Saved data entries:
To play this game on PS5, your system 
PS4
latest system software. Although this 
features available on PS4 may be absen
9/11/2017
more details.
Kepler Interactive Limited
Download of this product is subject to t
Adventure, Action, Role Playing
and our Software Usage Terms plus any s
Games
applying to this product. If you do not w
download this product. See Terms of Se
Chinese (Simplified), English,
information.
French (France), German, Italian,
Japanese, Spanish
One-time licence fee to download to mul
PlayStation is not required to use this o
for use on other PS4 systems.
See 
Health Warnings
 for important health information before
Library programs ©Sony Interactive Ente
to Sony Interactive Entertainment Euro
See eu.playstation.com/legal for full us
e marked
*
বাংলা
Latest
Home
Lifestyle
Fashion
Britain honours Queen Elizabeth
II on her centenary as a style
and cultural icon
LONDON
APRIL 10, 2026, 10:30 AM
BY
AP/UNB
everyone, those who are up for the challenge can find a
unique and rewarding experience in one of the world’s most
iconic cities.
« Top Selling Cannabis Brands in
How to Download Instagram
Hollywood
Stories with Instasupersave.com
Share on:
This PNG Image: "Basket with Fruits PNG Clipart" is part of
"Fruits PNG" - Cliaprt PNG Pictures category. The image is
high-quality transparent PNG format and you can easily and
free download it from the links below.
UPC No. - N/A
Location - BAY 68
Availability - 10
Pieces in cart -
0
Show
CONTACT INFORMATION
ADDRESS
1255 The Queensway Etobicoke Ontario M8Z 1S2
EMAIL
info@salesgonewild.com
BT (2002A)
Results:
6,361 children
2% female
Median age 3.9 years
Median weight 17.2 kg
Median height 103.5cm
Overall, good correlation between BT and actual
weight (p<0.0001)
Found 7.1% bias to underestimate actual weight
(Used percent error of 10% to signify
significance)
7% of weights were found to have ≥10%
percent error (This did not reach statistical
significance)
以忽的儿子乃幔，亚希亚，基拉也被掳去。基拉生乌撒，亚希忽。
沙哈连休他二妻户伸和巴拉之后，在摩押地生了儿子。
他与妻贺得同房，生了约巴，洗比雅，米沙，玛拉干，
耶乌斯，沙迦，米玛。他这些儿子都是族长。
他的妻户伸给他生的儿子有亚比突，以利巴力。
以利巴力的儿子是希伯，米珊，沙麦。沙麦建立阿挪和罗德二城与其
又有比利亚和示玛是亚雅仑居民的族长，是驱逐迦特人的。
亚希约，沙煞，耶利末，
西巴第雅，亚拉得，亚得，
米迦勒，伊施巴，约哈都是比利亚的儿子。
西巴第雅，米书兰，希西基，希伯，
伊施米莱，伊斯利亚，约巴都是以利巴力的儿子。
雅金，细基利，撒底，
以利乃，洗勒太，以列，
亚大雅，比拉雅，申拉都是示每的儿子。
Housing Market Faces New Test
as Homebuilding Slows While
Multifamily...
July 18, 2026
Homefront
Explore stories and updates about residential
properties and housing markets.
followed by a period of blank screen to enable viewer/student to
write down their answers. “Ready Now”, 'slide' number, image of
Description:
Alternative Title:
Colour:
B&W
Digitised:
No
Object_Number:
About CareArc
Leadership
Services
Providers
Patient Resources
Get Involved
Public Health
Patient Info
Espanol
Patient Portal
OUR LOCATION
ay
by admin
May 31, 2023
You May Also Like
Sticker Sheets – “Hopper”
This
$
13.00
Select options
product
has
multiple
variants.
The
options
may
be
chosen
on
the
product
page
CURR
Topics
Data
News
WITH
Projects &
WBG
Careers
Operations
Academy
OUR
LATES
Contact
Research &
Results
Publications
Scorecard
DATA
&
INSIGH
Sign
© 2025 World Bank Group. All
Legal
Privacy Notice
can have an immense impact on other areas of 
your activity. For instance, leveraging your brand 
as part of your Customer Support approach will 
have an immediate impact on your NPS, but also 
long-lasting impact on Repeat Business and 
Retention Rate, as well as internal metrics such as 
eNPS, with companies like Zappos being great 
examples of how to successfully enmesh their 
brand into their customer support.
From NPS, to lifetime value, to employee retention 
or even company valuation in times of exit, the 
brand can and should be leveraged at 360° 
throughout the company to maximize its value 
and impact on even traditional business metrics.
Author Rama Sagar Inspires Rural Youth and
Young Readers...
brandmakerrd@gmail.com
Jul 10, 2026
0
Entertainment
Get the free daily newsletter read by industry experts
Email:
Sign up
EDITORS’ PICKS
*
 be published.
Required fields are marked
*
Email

TASK TO CARRY OUT:
Line count for the word "your": give the number of lines in the entries above that contain it, and nothing more.

RESPONSE TO THE TASK:
4